The engagement of juvenile in heinous crimes and increasing demand of punishment for them paved the path for the legislation such as Juvenile Justice (care and protection of children) Act, 2015. The requirement of this act was seen in 2013 after the brutal “Nirbhaya Rape Case” where a “juvenile” in spite being culprit was not be given appropriate punishment just because he was defended by the law as he was a “juvenile”. The passing of criminal law amendment act 2013, Justice Verma committee’s recommendation as well as rapid public protests helped in reducing the age of juvenile engaged in heinous crimes from 18 to 16.

Also, this legislation came with a debate that, isn’t the trial of juvenile even in the heinous crime a violation of reformative theory. It was argued that most of the children who break law belong to the poor and illiterate family and they must get educated in spite of being punished. Even the question arose that whether this act is in the contradiction with the international standards or not. Child rights activists and organisations also criticised this act and called it as a regressive move. Also it was argued that child is just like wet cement and if once due to harsh punishment as criminals it hardens, it can never be reformed.

But, some sections of the society also felt that individual involved in crimes such as terrorism, rape etc. deserves to be punished harshly. Before passing of the bill it was also found in a research that 50% of the cases of the juvenile crimes were committed by the Individuals who know that they will get away with it. Thus, ultimately there are certain question arises, ‘Is juvenile crime is somehow related to a particular class or standard of living?’, and ‘Is the newly formed juvenile justice act 2015 is a regressive move and at last even in heinous crimes juvenile should be punished or reformed?’

Juvenile Justice Act: Punishment or Reform

With the coming of The Juvenile Justice (care and protection) Act, 2015, juvenile age turned down from 18 to 16 years in the matters of heinous crimes and the defendant will be tried as adults. This provision is often said to be as a regressive mode and violative of child rights. But as per the decision was given by Delhi HC on 26th May 2016, “There is no need of an application for minor‘s bail. It would be the judgment of juvenile justice board to decide what time period the child has to be kept as juvenile” shows apart from heinous crimes it is the clear cut intension of the legislature as well as judiciary that the child delinquency is a very fragile matter and it must be treated with care. Also, under the provisions of Integrated Child Protection Scheme (ICPS) 2009-2010 the juvenile justice system has been improved and moreover better channelized. But as there is a hike in the number of juvenile crime, just treating it with the child psychology and counselling is not enough. The most popular theory of “No one is born criminal” and every crime can be reformed by effective administration can’t be applied in the matters of heinous crimes. There is a need to define the degree of the crime committed and if the heinous crimes will be treated under reformation it would certainly be injustice to the victim. No doubt juvenile crime need reforms but the presumption in every crime that the juvenile was unaware of the nature and consequence of the crime he is committing is wrong.
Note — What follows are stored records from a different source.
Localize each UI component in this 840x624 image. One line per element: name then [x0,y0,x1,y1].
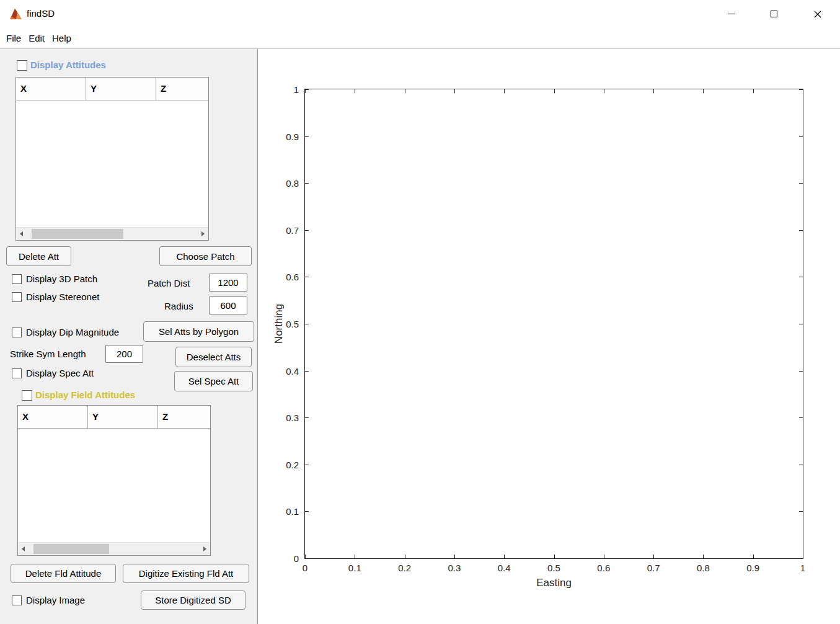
y-tick-label: 0.9 [286,131,299,141]
minimize-icon [728,14,735,14]
patch-dist-input[interactable] [209,274,247,292]
attitude-table-hscrollbar[interactable] [16,227,208,240]
y-tick-mark [305,417,309,418]
y-tick-mark [305,371,309,372]
column-header-y[interactable]: Y [88,406,158,428]
matlab-logo-icon [9,7,22,20]
x-tick-label: 0.2 [398,563,411,573]
display-image-label: Display Image [26,595,85,605]
plot-area[interactable]: Easting Northing 00.10.20.30.40.50.60.70… [304,89,803,559]
y-tick-mark [305,183,309,184]
close-button[interactable] [803,0,832,28]
y-tick-mark [799,465,803,465]
maximize-button[interactable] [759,0,788,28]
y-tick-label: 0.6 [286,272,299,282]
x-tick-label: 1 [800,563,805,573]
display-attitudes-checkbox[interactable] [17,60,27,71]
x-tick-label: 0.7 [647,563,660,573]
field-attitude-table-hscrollbar[interactable] [18,542,210,555]
attitude-table-body[interactable] [16,100,208,227]
y-axis-label: Northing [273,304,285,344]
scroll-right-icon [203,546,206,551]
display-spec-att-checkbox[interactable] [12,368,22,378]
scroll-right-button[interactable] [200,543,210,555]
x-tick-mark [454,555,455,558]
scroll-left-icon [20,231,23,236]
x-tick-mark [405,555,405,558]
column-header-x[interactable]: X [16,78,86,100]
y-tick-label: 0.8 [286,178,299,189]
scroll-right-button[interactable] [198,228,208,240]
y-tick-mark [799,183,803,184]
x-tick-mark [753,89,754,93]
scroll-left-button[interactable] [16,228,27,240]
radius-label: Radius [164,301,193,311]
display-stereonet-checkbox[interactable] [12,292,22,302]
column-header-y[interactable]: Y [86,78,156,100]
y-tick-mark [305,511,309,512]
display-3d-patch-checkbox[interactable] [12,274,22,284]
field-attitude-table-body[interactable] [18,429,210,542]
column-header-z[interactable]: Z [156,78,208,100]
y-tick-mark [799,136,803,137]
y-tick-mark [305,89,309,90]
x-tick-mark [703,555,704,558]
display-image-checkbox[interactable] [12,595,22,605]
digitize-existing-fld-att-button[interactable]: Digitize Existing Fld Att [123,564,249,583]
display-dip-magnitude-checkbox[interactable] [12,328,22,337]
attitude-table-header: X Y Z [16,78,208,100]
menu-file[interactable]: File [2,33,25,43]
app-window: findSD File Edit Help Display Attitudes … [0,0,840,624]
choose-patch-button[interactable]: Choose Patch [159,246,252,266]
strike-sym-length-input[interactable] [105,345,143,363]
x-axis-label: Easting [536,577,572,589]
patch-dist-label: Patch Dist [148,278,190,288]
sel-atts-by-polygon-button[interactable]: Sel Atts by Polygon [143,321,254,342]
x-tick-mark [405,89,405,93]
y-tick-mark [799,511,803,512]
display-3d-patch-label: Display 3D Patch [26,274,97,284]
radius-input[interactable] [209,296,247,314]
field-attitude-table-header: X Y Z [18,406,210,429]
y-tick-mark [305,136,309,137]
x-tick-mark [703,89,704,93]
menu-help[interactable]: Help [48,33,75,43]
sel-spec-att-button[interactable]: Sel Spec Att [174,371,253,391]
scrollbar-thumb[interactable] [33,544,109,554]
control-panel: Display Attitudes X Y Z Delete Att Choos… [0,49,258,624]
close-icon [813,10,822,19]
deselect-atts-button[interactable]: Deselect Atts [175,347,252,367]
scrollbar-thumb[interactable] [32,229,123,239]
x-tick-mark [604,89,604,93]
y-tick-mark [799,230,803,231]
y-tick-label: 1 [294,84,299,95]
y-tick-mark [799,324,803,324]
x-tick-label: 0.1 [348,563,361,573]
x-tick-mark [604,555,604,558]
x-tick-mark [653,555,654,558]
x-tick-mark [554,555,555,558]
display-field-attitudes-checkbox[interactable] [22,390,32,401]
x-tick-mark [803,89,803,93]
column-header-z[interactable]: Z [158,406,210,428]
column-header-x[interactable]: X [18,406,88,428]
y-tick-mark [799,417,803,418]
delete-att-button[interactable]: Delete Att [6,246,71,266]
minimize-button[interactable] [717,0,746,28]
y-tick-mark [799,371,803,372]
menu-edit[interactable]: Edit [25,33,48,43]
title-bar: findSD [0,0,840,28]
field-attitude-table: X Y Z [17,405,211,556]
store-digitized-sd-button[interactable]: Store Digitized SD [141,591,245,610]
scroll-left-button[interactable] [18,543,29,555]
y-tick-mark [305,465,309,465]
y-tick-label: 0.2 [286,459,299,470]
x-tick-mark [504,555,505,558]
strike-sym-length-label: Strike Sym Length [10,349,86,359]
window-title: findSD [27,8,55,19]
y-tick-mark [305,558,309,559]
x-tick-mark [653,89,654,93]
y-tick-mark [799,89,803,90]
delete-fld-attitude-button[interactable]: Delete Fld Attitude [11,564,116,583]
scroll-left-icon [22,546,25,551]
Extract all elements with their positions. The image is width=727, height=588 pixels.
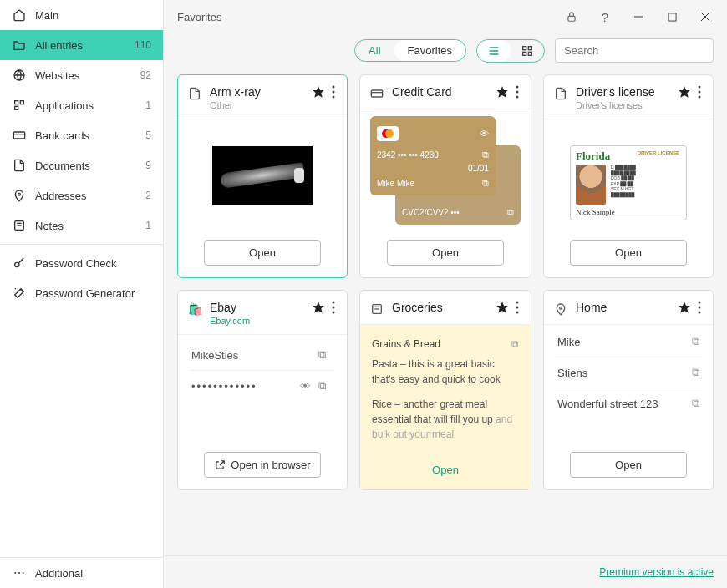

The reformative theory must apply but where there is a chance of reformation, a criminal mind must be punished.


In India, the law of the land follows reformative theory and believes that punishment is only given to reform the mental status of a person so that he/she can regain its social life and enjoy a normal life. The provisions of Juvenile Justice Act 2015 nowhere violates any provisions of natural justice or reformative theory but it is trying to create a bar over the mistake and crime. Juvenile doing mistake can easily be reformed but doing a heinous crime will take him to be treated as an adult and that is nowhere a regressive mode.